Any mention of the elder male Teller always seemed to rub Callan the wrong way, and vice versa. Livi ignored his comment. “But I think he's feeling kind of stranded. Maeve is incapacitated and not up to anything but resting, but John Sr. isn't. I mean, I can see where he couldn't handle all the farm work on his own anymore, or provide all the nursing of Maeve needs, but he's said more than once in these last two days that if he was home he could get in his truck and go into town to get—”

“His sunflower seeds and jerky and beer!” Callan said with a grimace. “I forgot. He was going to bring his own supply and I told him I'd stock them as soon as we got here, and I didn't.”

Livi didn't mention that she knew that because the elderly man had complained about it. “I did a grocery run this morning and got what he wanted. But I think it's more than that. I think he needs a car—or truck—so whenever he feels like it he can get out for a while on his own. He's feeling kind of penned in...”

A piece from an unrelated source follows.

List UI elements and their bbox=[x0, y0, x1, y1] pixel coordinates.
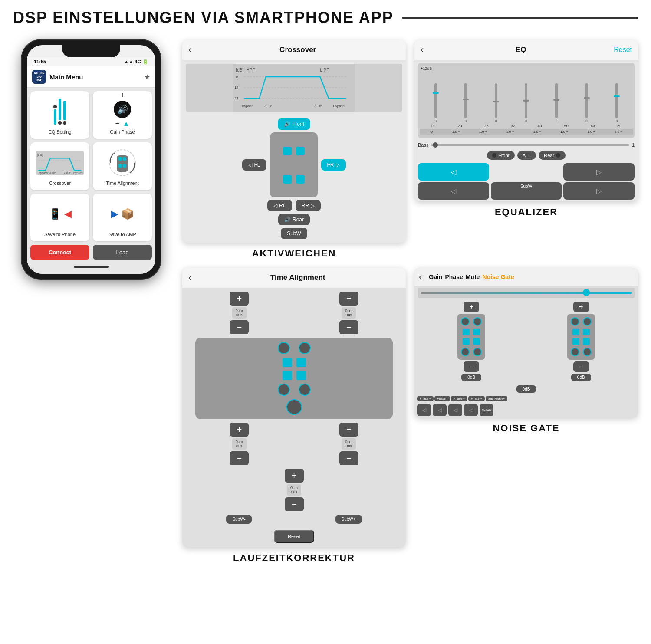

“Sure, but he was in Northbridge before, not Cherry Creek, where there's traffic. You know driving around here is a lot different than the open country roads he's used to.”

“You could take him out, show him some back ways to get around and how to avoid traffic so he could at least go to the grocery store or the mall or whatever. Enough so he has some independence left. He's a proud old guy and—”

“And you're saying that I've cut him off at the knees. But you know, the Tellers aren't as young as your parents or mine would have been if they were still alive,” he argued.

“I know. Maeve told me how John Jr. was a surprise late-in-life
baby, that she was forty-five when she had him. But their age is all the more reason why they need some independence. I can tell you from the way things are with my grandmother that even basically healthy people that age end up with a lot of back and forth to doctors and pharmacies just for maintenance. Right now Kinsey is taking care of all the meds and monitoring for both Maeve and John Sr., but when she's gone, they'll need to get in to a doctor's office and a pharmacy more than you can imagine. John Sr. can take them around for a few more years if you just get him comfortable driving in the city. In the long run that's to your benefit, too.”

“True...” Callan said thoughtfully.

“Kinsey examined him, gave him reflex and vision tests. She said he's fine on that count,” Livi added, to convince him.

“Maybe he could even take Greta back and forth to school,” Callan mused.

It was something else Livi had planned to use to build her case. But now that it had occurred to him on his own she was a little afraid he might go too far. Yes, the Tellers could help out shuttling Greta back and forth, but as her guardian, Callan should really take on some of those responsibilities himself.

So she said, “But even though John Sr. can pitch in a little, it would still be good if you kept to some kind of schedule where they all could expect to see you every day. Just leaving them wondering if you'll be around or not—”

“Is bad,” he said, as if it was a complaint he'd heard before. “I know I have to pay more attention to what's going on at home. I'm just used to staying at work until the work is done, no matter how long that takes. I grab something to eat when I get hungry, not because it's any particular time of day. And—” his tone turned guilty “—I barely remember there's anyone at home, waiting. And I know that's lousy for whoever
is
at home. But at least I haven't had my assistant filling in.” Callan sounded proud of himself for a moment, then frowned and added, “Although I guess that's pretty much what you and Kinsey have been doing...”

He released a sigh of self-disgust and said, “I really haven't learned my lesson.”